Records contained in a dataset
-=-=-=-=-

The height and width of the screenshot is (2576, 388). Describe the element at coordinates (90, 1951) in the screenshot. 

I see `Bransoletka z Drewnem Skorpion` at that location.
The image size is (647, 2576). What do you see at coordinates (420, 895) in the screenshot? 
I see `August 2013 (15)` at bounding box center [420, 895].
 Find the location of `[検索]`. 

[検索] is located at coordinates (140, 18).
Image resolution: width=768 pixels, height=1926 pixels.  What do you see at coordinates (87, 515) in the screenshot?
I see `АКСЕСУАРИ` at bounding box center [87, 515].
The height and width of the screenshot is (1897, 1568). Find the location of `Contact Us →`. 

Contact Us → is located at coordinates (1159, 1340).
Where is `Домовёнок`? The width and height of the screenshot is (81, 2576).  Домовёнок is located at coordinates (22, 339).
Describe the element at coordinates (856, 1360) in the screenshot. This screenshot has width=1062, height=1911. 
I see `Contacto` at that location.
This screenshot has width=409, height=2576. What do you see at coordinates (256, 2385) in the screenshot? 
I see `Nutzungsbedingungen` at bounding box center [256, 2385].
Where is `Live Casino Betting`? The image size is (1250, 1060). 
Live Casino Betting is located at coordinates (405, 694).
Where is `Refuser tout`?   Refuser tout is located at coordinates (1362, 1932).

-=-=-=-=-

- Exercise instructions: Please retype, exactly as written, every line from the line containing "The image size is (647, 2576)." through the last line of the records above, including both of those lines, and nothing else.

- Answer to the exercise:
The image size is (647, 2576). What do you see at coordinates (420, 895) in the screenshot? 
I see `August 2013 (15)` at bounding box center [420, 895].
 Find the location of `[検索]`. 

[検索] is located at coordinates (140, 18).
Image resolution: width=768 pixels, height=1926 pixels.  What do you see at coordinates (87, 515) in the screenshot?
I see `АКСЕСУАРИ` at bounding box center [87, 515].
The height and width of the screenshot is (1897, 1568). Find the location of `Contact Us →`. 

Contact Us → is located at coordinates (1159, 1340).
Where is `Домовёнок`? The width and height of the screenshot is (81, 2576).  Домовёнок is located at coordinates (22, 339).
Describe the element at coordinates (856, 1360) in the screenshot. This screenshot has width=1062, height=1911. 
I see `Contacto` at that location.
This screenshot has width=409, height=2576. What do you see at coordinates (256, 2385) in the screenshot? 
I see `Nutzungsbedingungen` at bounding box center [256, 2385].
Where is `Live Casino Betting`? The image size is (1250, 1060). 
Live Casino Betting is located at coordinates (405, 694).
Where is `Refuser tout`?   Refuser tout is located at coordinates (1362, 1932).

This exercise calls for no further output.